BY REBECCA HEILWEIL
Amy Schumer’s new movie, Trainwreck, is not about mental illness. It’s not about mental health, and does not aspire to provide any particular social commentary. It is an honest love story, one where we see our protagonists, played by comedic geniuses, at their most attractive, as well as at their “worst.”
Part me of me hopes that Amy Schumer never reads this. She would probably make fun of me for finding so much significance in her fairly light-hearted movie. But most of me really hopes she does. (She is Amy Schumer, after all).
The movie follows the young Amy Townsend, played by Schumer, who regularly smokes marijuana and maintains significant stocks of alcohol. She sleeps with a good amount of men, and never sees any of them for too long. She’s doing well at work, but not quite “incredibly.” She probably only filters, or thinks through, about half of the words that leave her mouth.
Yet she describes her life simply, and happily: “I’m just a modern chick, who does what she wants… Before you judge, you should know, I’m doing fine. My friends are awesome, my apartment’s sick, and I have a great job.”
This sentiment reflects the way a lot of us measure our lives. The success of our relationships, living spaces, and professional goals are pretty common metrics.
I identify a lot with Amy Schumer’s character, in ways both trivial and Important. She’s a blonde Jewish girl living in New York, trying to find her way as a writer. But she also has deeply rooted anxieties and fears, especially regarding relationships, and has a lot of trouble approaching her familial relationships. This especially manifests in the ways she speaks about her married younger sister and late mother, following the decline and eventual death of her proudly single father.
Schumer’s concerns do not arise out of thin air. Her “crazy” has a rational basis.
Watching Trainwreck closely, however, reveals a more nuanced question of how we use these standards to measure our emotional wellbeing. After all, the film’s very opening challenges us. We are presented with a successful, sex-positive, independent, urban woman: the feminist ideal. But she says mean things to her family members, and disrespects those in her work environment. She’s certainly not at an unhealthy weight, but repeatedly will comment that she’s not exactly “in-shape.”

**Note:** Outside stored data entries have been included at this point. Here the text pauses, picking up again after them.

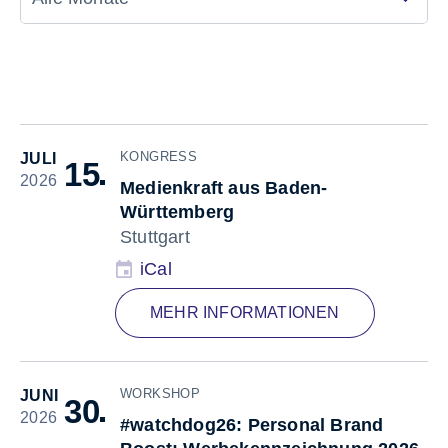
KONGRESS
JULI
De
15
2026
Medienkraft aus Baden-
Württemberg
Stuttgart
iCal
MEHR INFORMATIONEN
WORKSHOP
JUNI
De
30
2026
#watchdog26: Personal Brand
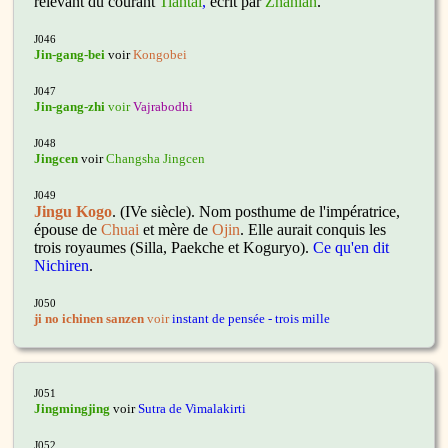
relevant du courant
Tiantai
,
écrit par
Zhanlan
.
J046
Jin-gang-bei
voir
Kongobei
J047
Jin-gang-zhi
voir
Vajrabodhi
J048
Jingcen
voir
Changsha Jingcen
J049
Jingu Kogo
.
(IVe siècle). Nom posthume de l'impératrice,
épouse de
Chuai
et mère de
Ojin
. Elle aurait conquis les
trois royaumes (Silla, Paekche et Koguryo).
Ce qu'en dit
Nichiren
.
J050
ji no ichinen sanzen
voir
instant de pensée - trois mille
J051
Jingmingjing
voir
Sutra de Vimalakirti
J052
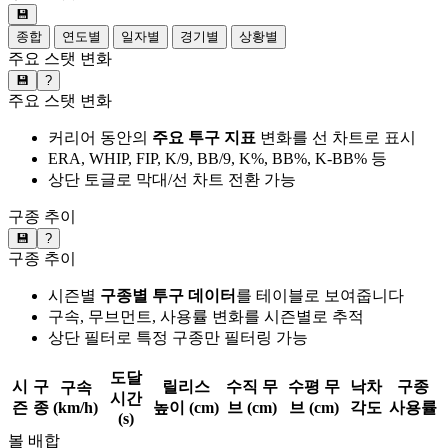
💾
종합
연도별
일자별
경기별
상황별
주요 스탯 변화
💾
?
주요 스탯 변화
커리어 동안의
주요 투구 지표
변화를 선 차트로 표시
ERA, WHIP, FIP, K/9, BB/9, K%, BB%, K-BB% 등
상단 토글로 막대/선 차트 전환 가능
구종 추이
💾
?
구종 추이
시즌별
구종별 투구 데이터
를 테이블로 보여줍니다
구속, 무브먼트, 사용률 변화를 시즌별로 추적
상단 필터로 특정 구종만 필터링 가능
도달
시
구
릴리스
수직 무
수평 무
낙차
구종
구속
시간
즌
종
(km/h)
높이 (cm)
브 (cm)
브 (cm)
각도
사용률
(s)
볼 배합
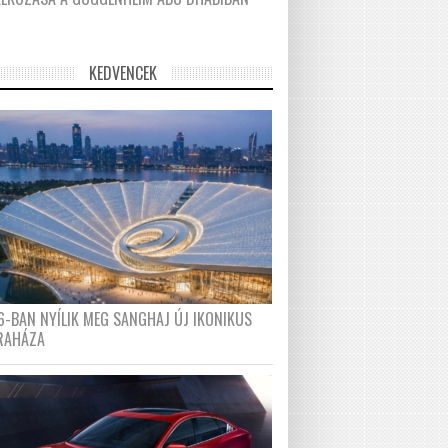
KEDVENCEK
6-BAN NYÍLIK MEG SANGHAJ ÚJ IKONIKUS
RAHÁZA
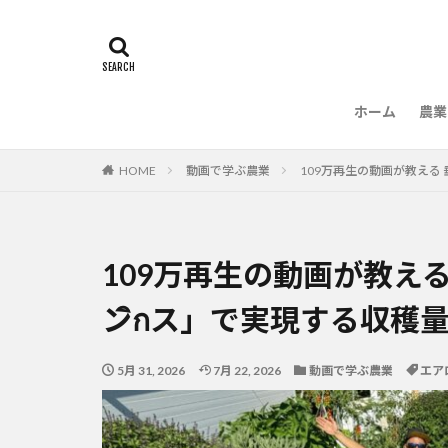
ホーム
農業
農
HOME
動画で学ぶ農業
109万再生の動画が教える
109万再生の動画が教え
ンิกス」で実現する収穫
5月 31, 2026
7月 22, 2026
動画で学ぶ農業
エア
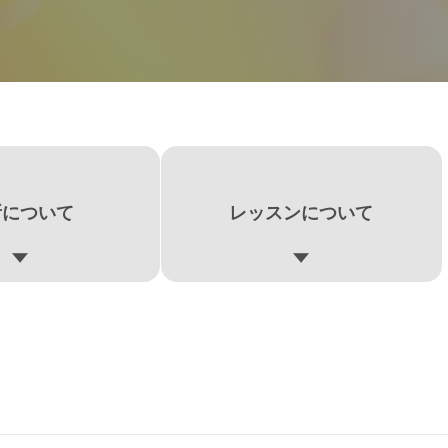
所について
レッスンについて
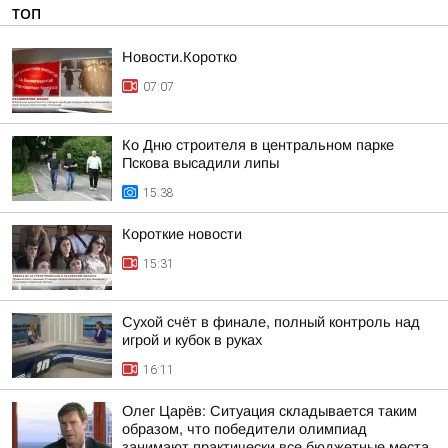
ТОП
Новости.Коротко
07:07
Ко Дню строителя в центральном парке
Пскова высадили липы
15:38
Короткие новости
15:31
Сухой счёт в финале, полный контроль над
игрой и кубок в руках
16:11
Олег Царёв: Ситуация складывается таким
образом, что победители олимпиад
занимают практически все бюджетные места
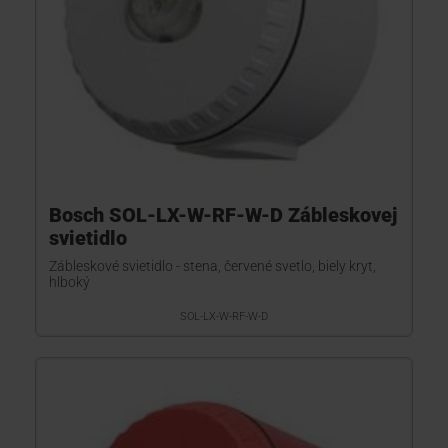
Bosch SOL-LX-W-RF-W-D Zábleskovej
svietidlo
Zábleskové svietidlo - stena, červené svetlo, biely kryt,
hlboký
SOL-LX-W-RF-W-D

We’re just not sure how we’re supposed to think about her.
And the movie doesn’t give us a simple answer. The characters that surround Amy, aggregated, don’t know how to feel, either.
Amy is incredibly satisfied with her life. Yet her sister disapproves with her drinking and sexual promiscuity; her father is sort of proud, but also distant. Her boss thinks she’s a pretty talented writer, but wants her to aspire for more. Her boyfriend, played by Bill Hader, goes back and forth.
This movie made be think about the metrics of what it means to be doing badly, to be trainwreck. What is does it mean to not be okay?
I also wondered about who has the authority to think about these questions. Is this simply friends and family? Can we rely solely on ourselves? After all, we can’t even consider questions of healing or reevaluation, unless we believe we have a problem first.
At many times in my life, I’ve identified as a “mess,” my personal word for trainwreck. Often, this will align with personal mental health concerns. Rarely, my “being a mess” correlates to any particular measurement of failure, outside my own mind.
Usually, when I’m feeling the most sick, I’m doing great in school. I’m probably overachieving, and I’m paying an absurd amount of attention to the most minute of my friends’ concern (which can manifest as paranoia). When I’m feeling the most sick, I have a fantastic social life. These all stem from a fear of being alone in my head, and being forced to confront the bad thoughts that might invade it.
Still, on paper, I’m doing a lot better than fine. If you wanted to keep track of my mental health, the normal story of “falling apart, doing badly in school and struggling to communicate,” don’t really apply. And that’s not just true for me. I’ve found with many of my peers, their metrics for emotional health, for doing fine, and for doing great, are not the stereotypes that we’re often provided. This is especially true for people who know how to keep mental or emotional health struggles on the inside. (I guess, besides starting this site, I’m pretty good at that?)
These are the stereotypes considered by Schumer.
In Trainwreck, Amy is ultimately “doing badly” for reasons other than our traditional notions of what it means to be a mess when you’re a 20-something year old woman trying to find your way. No, she discovers she is doing badly because she hasn’t learned to listen, or respect, those close to her.
Appreciating her friends, boyfriend, and family, and being a bit more emotionally receptive, is the reform that concludes the movie (albeit with a really cute final dance scene, that I hope becomes as iconic as the ending monologue of When Harry Met Sally).
It is never just about smoking, drinking, or sex. Trainwreck is funny, but more importantly, it’s honest. People can’t be measured or analyzed so easily. We have different ways and metrics for falling apart, and can disagree on what that means.